Below are records. Count every line containing the word "December" and give the number alone.
[Material shown Boundary: Start]
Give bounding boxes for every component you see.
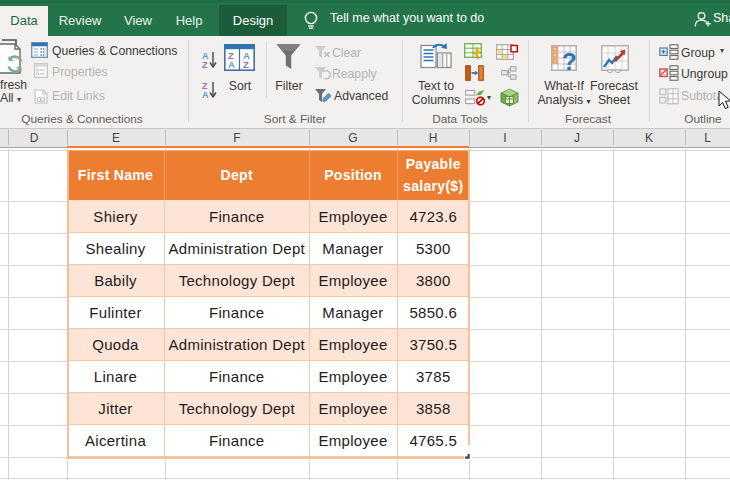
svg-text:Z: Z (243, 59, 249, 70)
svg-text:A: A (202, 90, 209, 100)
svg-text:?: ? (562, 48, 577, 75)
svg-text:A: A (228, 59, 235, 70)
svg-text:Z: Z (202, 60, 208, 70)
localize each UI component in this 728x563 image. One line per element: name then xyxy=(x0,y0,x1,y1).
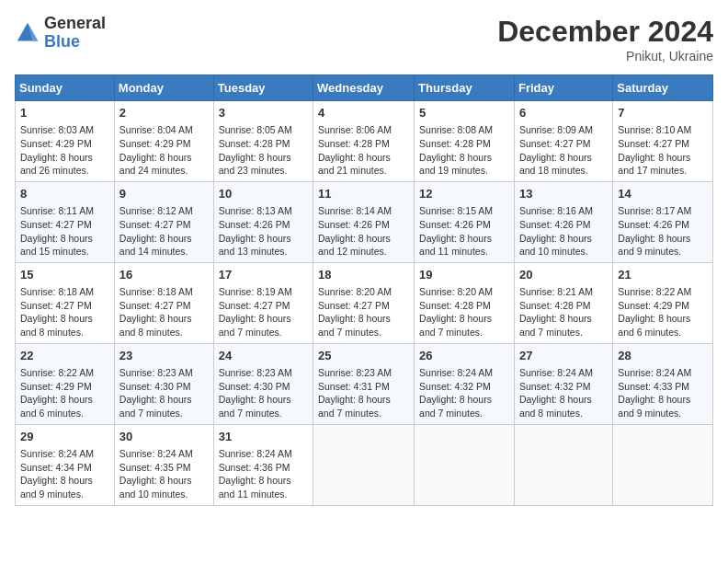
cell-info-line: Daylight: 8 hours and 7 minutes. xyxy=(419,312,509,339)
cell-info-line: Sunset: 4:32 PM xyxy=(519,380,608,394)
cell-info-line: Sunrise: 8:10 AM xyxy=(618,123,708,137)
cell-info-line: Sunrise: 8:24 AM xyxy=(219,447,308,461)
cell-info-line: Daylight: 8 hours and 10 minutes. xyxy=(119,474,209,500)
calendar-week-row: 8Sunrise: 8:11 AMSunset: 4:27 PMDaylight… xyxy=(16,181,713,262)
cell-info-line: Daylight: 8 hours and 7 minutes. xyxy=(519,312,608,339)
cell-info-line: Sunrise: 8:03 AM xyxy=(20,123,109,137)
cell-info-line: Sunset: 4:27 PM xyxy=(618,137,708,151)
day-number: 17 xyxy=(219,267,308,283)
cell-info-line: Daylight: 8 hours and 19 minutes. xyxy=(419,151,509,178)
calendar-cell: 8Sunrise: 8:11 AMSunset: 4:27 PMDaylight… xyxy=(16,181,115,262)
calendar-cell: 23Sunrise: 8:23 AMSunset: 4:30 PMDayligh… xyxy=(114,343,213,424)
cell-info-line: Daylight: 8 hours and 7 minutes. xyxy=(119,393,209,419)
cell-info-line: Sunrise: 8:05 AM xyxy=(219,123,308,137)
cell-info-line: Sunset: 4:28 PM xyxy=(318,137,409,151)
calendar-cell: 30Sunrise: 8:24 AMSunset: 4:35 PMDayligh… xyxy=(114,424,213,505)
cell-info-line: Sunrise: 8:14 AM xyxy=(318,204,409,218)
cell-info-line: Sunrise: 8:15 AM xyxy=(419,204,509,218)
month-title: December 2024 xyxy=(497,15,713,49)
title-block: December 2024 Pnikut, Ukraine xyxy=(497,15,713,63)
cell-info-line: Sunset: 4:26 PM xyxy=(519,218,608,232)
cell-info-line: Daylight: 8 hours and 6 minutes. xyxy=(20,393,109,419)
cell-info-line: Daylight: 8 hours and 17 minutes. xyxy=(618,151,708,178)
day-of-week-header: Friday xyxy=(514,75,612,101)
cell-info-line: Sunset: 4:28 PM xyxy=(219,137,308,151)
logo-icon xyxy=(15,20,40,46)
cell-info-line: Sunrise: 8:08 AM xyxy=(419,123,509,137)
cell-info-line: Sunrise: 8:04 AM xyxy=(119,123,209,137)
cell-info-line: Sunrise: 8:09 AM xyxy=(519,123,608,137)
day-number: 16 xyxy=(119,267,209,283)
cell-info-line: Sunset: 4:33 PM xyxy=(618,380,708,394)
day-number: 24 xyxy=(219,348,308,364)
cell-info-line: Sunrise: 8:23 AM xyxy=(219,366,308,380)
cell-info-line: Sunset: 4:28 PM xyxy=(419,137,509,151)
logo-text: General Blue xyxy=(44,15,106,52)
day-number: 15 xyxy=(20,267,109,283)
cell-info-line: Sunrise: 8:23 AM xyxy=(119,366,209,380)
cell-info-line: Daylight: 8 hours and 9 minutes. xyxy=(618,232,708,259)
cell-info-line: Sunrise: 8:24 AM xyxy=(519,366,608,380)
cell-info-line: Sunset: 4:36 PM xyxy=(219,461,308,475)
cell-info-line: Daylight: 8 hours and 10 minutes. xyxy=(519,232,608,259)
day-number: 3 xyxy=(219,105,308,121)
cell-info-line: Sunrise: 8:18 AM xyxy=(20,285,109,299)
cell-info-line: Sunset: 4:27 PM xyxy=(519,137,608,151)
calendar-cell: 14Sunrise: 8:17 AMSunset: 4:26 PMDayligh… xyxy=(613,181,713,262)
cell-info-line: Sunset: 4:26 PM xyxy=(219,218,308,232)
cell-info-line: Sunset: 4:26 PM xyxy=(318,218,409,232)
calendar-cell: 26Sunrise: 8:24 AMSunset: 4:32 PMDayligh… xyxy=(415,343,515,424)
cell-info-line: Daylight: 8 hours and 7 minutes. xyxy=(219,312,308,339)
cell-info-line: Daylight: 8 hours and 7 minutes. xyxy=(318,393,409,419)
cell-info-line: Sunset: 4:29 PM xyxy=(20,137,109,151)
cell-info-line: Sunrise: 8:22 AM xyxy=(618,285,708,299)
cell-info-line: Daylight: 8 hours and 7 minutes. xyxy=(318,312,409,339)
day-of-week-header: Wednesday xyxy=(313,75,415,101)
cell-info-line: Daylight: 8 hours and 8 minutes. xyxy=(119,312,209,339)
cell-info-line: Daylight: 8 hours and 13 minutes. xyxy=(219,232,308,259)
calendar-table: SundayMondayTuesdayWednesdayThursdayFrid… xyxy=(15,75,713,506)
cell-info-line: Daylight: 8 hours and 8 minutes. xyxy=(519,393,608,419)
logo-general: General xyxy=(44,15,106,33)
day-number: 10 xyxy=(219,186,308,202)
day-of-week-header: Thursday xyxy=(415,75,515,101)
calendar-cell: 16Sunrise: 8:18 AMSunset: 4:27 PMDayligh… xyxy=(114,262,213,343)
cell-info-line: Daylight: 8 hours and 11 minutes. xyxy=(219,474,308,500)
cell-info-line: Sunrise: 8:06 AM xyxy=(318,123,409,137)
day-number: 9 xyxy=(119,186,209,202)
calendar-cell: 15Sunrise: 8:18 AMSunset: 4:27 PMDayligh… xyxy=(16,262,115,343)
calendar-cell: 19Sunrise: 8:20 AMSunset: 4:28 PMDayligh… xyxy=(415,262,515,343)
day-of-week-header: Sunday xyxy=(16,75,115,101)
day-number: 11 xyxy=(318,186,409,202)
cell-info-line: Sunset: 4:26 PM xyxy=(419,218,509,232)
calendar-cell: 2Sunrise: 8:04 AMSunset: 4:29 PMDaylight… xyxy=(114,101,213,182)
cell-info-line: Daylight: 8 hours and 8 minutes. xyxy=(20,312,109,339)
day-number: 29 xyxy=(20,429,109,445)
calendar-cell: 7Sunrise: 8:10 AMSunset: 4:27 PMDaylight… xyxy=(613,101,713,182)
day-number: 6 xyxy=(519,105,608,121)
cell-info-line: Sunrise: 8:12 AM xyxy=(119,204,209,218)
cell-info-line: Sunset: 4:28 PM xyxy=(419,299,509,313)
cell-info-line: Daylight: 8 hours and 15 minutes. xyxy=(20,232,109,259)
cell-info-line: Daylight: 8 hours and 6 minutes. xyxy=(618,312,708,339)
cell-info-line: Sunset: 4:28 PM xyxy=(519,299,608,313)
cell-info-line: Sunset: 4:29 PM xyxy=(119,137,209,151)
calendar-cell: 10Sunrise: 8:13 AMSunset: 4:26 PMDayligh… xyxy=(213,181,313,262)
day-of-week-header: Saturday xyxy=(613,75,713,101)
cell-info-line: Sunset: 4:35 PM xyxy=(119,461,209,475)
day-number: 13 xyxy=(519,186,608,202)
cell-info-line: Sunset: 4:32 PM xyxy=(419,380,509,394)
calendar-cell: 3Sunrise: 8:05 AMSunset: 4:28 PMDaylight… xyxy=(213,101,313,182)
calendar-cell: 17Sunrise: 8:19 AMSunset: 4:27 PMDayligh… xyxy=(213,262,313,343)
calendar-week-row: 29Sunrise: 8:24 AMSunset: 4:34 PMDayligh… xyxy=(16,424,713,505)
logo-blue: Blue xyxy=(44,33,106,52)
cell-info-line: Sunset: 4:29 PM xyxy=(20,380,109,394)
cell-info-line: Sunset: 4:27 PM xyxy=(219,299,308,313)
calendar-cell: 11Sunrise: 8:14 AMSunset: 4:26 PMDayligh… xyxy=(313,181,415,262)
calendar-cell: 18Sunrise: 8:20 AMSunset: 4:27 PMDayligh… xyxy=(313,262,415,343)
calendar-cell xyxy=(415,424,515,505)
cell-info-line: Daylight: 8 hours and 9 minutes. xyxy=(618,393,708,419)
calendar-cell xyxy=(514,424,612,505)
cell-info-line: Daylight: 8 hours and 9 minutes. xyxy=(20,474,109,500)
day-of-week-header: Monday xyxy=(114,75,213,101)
[Material shown Boundary: End]
Written response:
2